The animal intestinal microbiome is a complex multispecies community which influences host development, physiology, and response to invasive pathogens. In lepidopteran (caterpillars) insects, intestinal mucins (IMs) are densely O-glycosylated proteins found in the midgut epithelium as either membrane-bound or gel-forming variants and possess chitin-binding domains which facilitate attachment to the protective mucus layer, the peritrophic matrix (PM) (Wang and Granados 1997). IMs are analogous to MUC2 the vertebrate mucin and major constituent in the mucosal layer of the mammalian gastrointestinal (G.I.) tract. In mice, it has been demonstrated that anaerobes secrete hydrolases that degrade mucin polysaccharides to mono- and disaccharides utilized by other intestinal residents (Mahowald et al. 2009). However, this mechanism of nutrient acquisition by stably colonized intestinal residents has not been elucidated.

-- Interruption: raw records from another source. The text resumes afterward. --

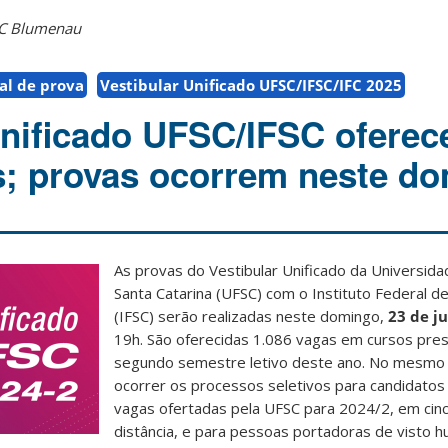
SC Blumenau
al de prova
Vestibular Unificado UFSC/IFSC/IFC 2025
Unificado UFSC/IFSC oferec
s; provas ocorrem neste d
As provas do Vestibular Unificado da Universida
Santa Catarina (UFSC) com o Instituto Federal de
(IFSC) serão realizadas neste domingo,
23 de j
19h. São oferecidas 1.086 vagas em cursos pres
segundo semestre letivo deste ano. No mesmo 
ocorrer os processos seletivos para candidato
vagas ofertadas pela UFSC para 2024/2, em cin
distância, e para pessoas portadoras de visto h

Using Spodoptera frugiperda (Fall armyworm) larvae, we attempted to clone and recombinantly express IMs with the goal of then using the purified mucins to supplement minimal growth media to test enteric bacteria for the ability to metabolize IM polysaccharides in vitro. Second, we attempted to quantify IM gene expression in each developmental instar by quantitative PCR to determine the optimal stage to induce gene silencing by RNA interference (RNAi). We anticipate that RNAi-mediated silencing of IM would significantly reduce the nutrient content in the mucosal layer, leading to a significant reduction in the number of stably colonized resident microorganisms. We have designed multiple primer sets that specifically target coding regions from S. frugiperda mucin transcripts (Legeai et al. 2014) and Aequorea victoria GFP to use as a control. We have also made complementary DNA (cDNA) from extracted RNAs of midgut epithelial tissue. With primers designed to specifically target S. frugiperda midgut IMs, we are closer to cloning the full-length transcript. Gradient polymerase chain reaction will be used in the next series of experiments to identify optimal amplification temperatures of S. Frugiperda intestinal mucin.